M0nica Fri 27-May-22 08:01:59

I think it is a ploy to drive as many patients as can afford it into the private sector.

dragonfly46 Fri 27-May-22 08:08:02

I guess each health trust has different rules. I am very happy with ours.

Visgir1 Fri 27-May-22 08:31:45


When a consultant orders a procedure or test in a hospital after seeing you, it has to be approved by a committee.

No that's not the case.
If your case is Referred to a MDT, it's seeking others advice on your condition, is there another way to treat?
I am still a practicing Health Care professional and I frequently ref my patient to MDT, I work with just Pacemakers/Device now.

Does this patient need, eg Like for like Pacemaker when it's due to be replaced , has their condition changed? do we up grade to a more complicated Device. "The team takes the Notes and goes through the History to make the decision.

Also when I'm Clinic, if a request come in from the Ward, we triage the request, if we think it's not necessary, we say No.

Each to their own field in MDT, it's a jigsaw put it together, you get the overall picture, it's always in the patients best interests.

Hetty58 Fri 27-May-22 08:31:55

GPs aren't specialists - and yes, they do sometimes refer people unnecessarily. My (then) GP examined my eyes (when I simply mentioned migraine), expressed concern and referred me to the hospital eye clinic.

There, I faced a long wait (outside, as I tell them to text when they want me) a barrage of questions, various tests - followed by a furious doctor saying there's absolutely nothing wrong - and calling the GP all sorts. A complete waste of time for everyone concerned- especially me!

Newquay Fri 27-May-22 08:44:22

One of son-in law is a hospital consultant. When DH and I, in our turn(!), had hip problems we had to INSIST (on his advice) going straight to see Ortho surgeon after x-ray bypassing physio. He likened it to planes coming into Heathrow being held in a holding pattern before touching down-when hip clock starts to tick!

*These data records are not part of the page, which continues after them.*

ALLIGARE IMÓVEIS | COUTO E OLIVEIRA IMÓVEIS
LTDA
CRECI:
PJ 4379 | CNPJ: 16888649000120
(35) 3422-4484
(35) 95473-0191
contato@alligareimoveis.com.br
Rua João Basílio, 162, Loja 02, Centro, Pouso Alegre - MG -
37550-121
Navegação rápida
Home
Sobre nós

M0nica Fri 27-May-22 09:10:07

In 2020, DD, came close to death, she was described as 'critically' ill because a doctor would not even talk to her before a scan was done, no matter how severe her symptoms. She had to go through all the proper procedures first.

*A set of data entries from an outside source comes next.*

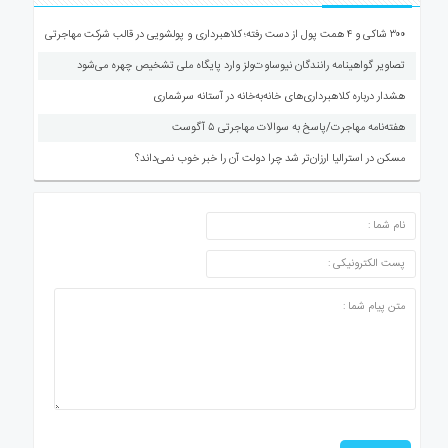
۳۰۰ شاکی و ۴ همت پول از دست رفته؛ کلاهبرداری و پولشویی در قالب شرکت مهاجرتی
تصاویر گواهینامه رانندگان نیوساوت‌ولز وارد پایگاه ملی تشخیص چهره می‌شود
هشدار درباره کلاهبرداری‌های خانه‌به‌خانه در آستانه سرشماری
هفته‌نامه مهاجرت/پاسخ به سوالات مهاجرتی ۵ آگوست
مسکن در استرالیا ارزان‌تر شد چرا دولت آن را خبر خوب نمی‌داند؟
ارسال دیدگاه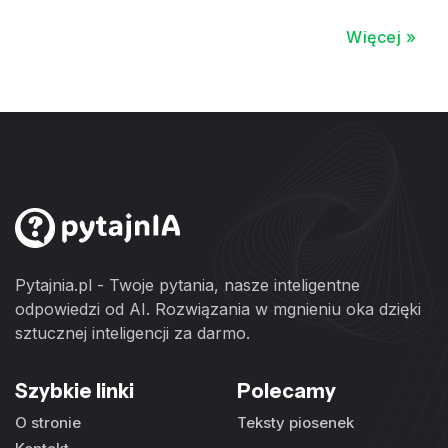
Więcej »
Pytajnia.pl - Twoje pytania, nasze inteligentne
odpowiedzi od AI. Rozwiązania w mgnieniu oka dzięki
sztucznej inteligencji za darmo.
Szybkie linki
Polecamy
O stronie
Teksty piosenek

She only finally got the scan because she rang the hospital almost daily to get it. And when the doctors got the results of a blood test not done until after the scans, the panic set in, when they realised how ill and close to death, she was. She was told by her GP that she could have a fatal heart attack at any moment. But had she died, it would not have been in vain, all the boxes would have been ticked and procedures followed.

jaylucy Sat 28-May-22 10:44:40

Because the information that may have been supplied by the GP may be incomplete and even now there are some surgeries that do not have a direct link with the hospital to send referrals (they usually use a completely different CRM to the hospital.
The consultant obviously wants as much information about your condition as possible.
It also comes down to budgets and as your primary care provider, your GP has to give"permission" for treatment, if needed to be given. Antiquated system for sure but as the GP surgery is owned by the GP partners and not the hospital, that's the way it has to be.
GPs may well have trained for years and worked in a hospital for years but before they choose to become a GP, they may have only worked in some areas for 12 months or so, before deciding on the specialism they want to follow - hence they don't know everything about all areas!

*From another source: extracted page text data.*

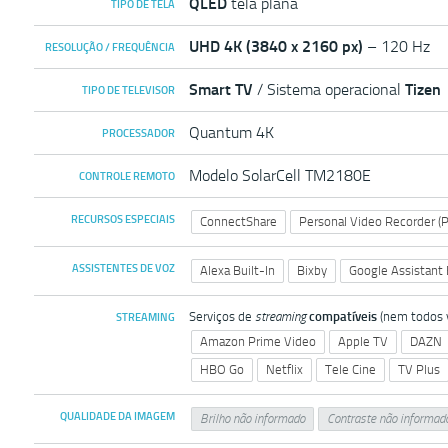
QLED
tela plana
TIPO DE TELA
UHD 4K (3840 x 2160 px)
– 120 Hz
RESOLUÇÃO / FREQUÊNCIA
Smart TV
/ Sistema operacional
Tizen
TIPO DE TELEVISOR
Quantum 4K
PROCESSADOR
Modelo SolarCell TM2180E
CONTROLE REMOTO
RECURSOS ESPECIAIS
ConnectShare
Personal Video Recorder (
ASSISTENTES DE VOZ
Alexa Built-In
Bixby
Google Assistant 
Serviços de
streaming
compatíveis
(nem todos v
STREAMING
Amazon Prime Video
Apple TV
DAZN
HBO Go
Netflix
Tele Cine
TV Plus
QUALIDADE DA IMAGEM
Brilho não informado
Contraste não informad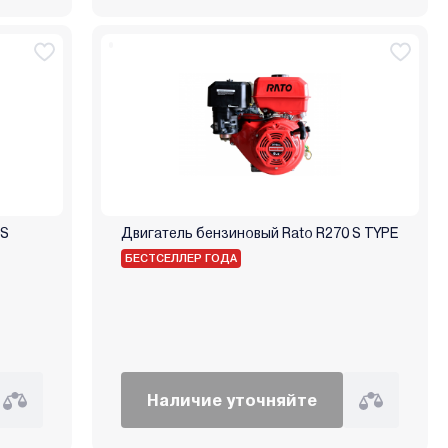
0S
Двигатель бензиновый Rato R270 S TYPE
БЕСТСЕЛЛЕР ГОДА
Наличие уточняйте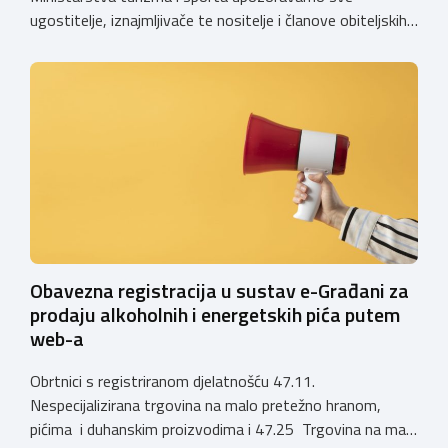
ugostitelje, iznajmljivače te nositelje i članove obiteljskih
poljoprivrednih gospodarstava o prestanku važenja
privremenih rješenja izdanih sukladno Zakonu o
ugostiteljskoj djelatnosti. Ministarstvo podsjeća da se od
1. siječnja 2025. godine više ne mogu podnositi novi
zahtjevi za izdavanje privremenih rješenja, dok već izdana
privremena rješenja […]
Obavezna registracija u sustav e-Građani za
prodaju alkoholnih i energetskih pića putem
web-a
Obrtnici s registriranom djelatnošću 47.11.
Nespecijalizirana trgovina na malo pretežno hranom,
pićima i duhanskim proizvodima i 47.25 Trgovina na malo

Mollygo Sat 28-May-22 10:50:56

Same with the dentist. “I’m concerned about an area of your gum. I’m referring you to the hospital to have it checked.”
Link from the hospital says, “Your referral is with triage.”

elleks Sat 28-May-22 10:51:34


"I explained that the GP had told me he had to make the referral and that I'd simply cancelled the appointment when I got the letter about it because I knew it wasn't necessary."

I'm positive that a qualified Optician can refer a patient to a hospital (ENT) Consultant.

At one of my annual eye tests (severe myopia) my optician noticed a potential problem, and referred me directly to the eye hospital. I got an appointment within 2 weeks.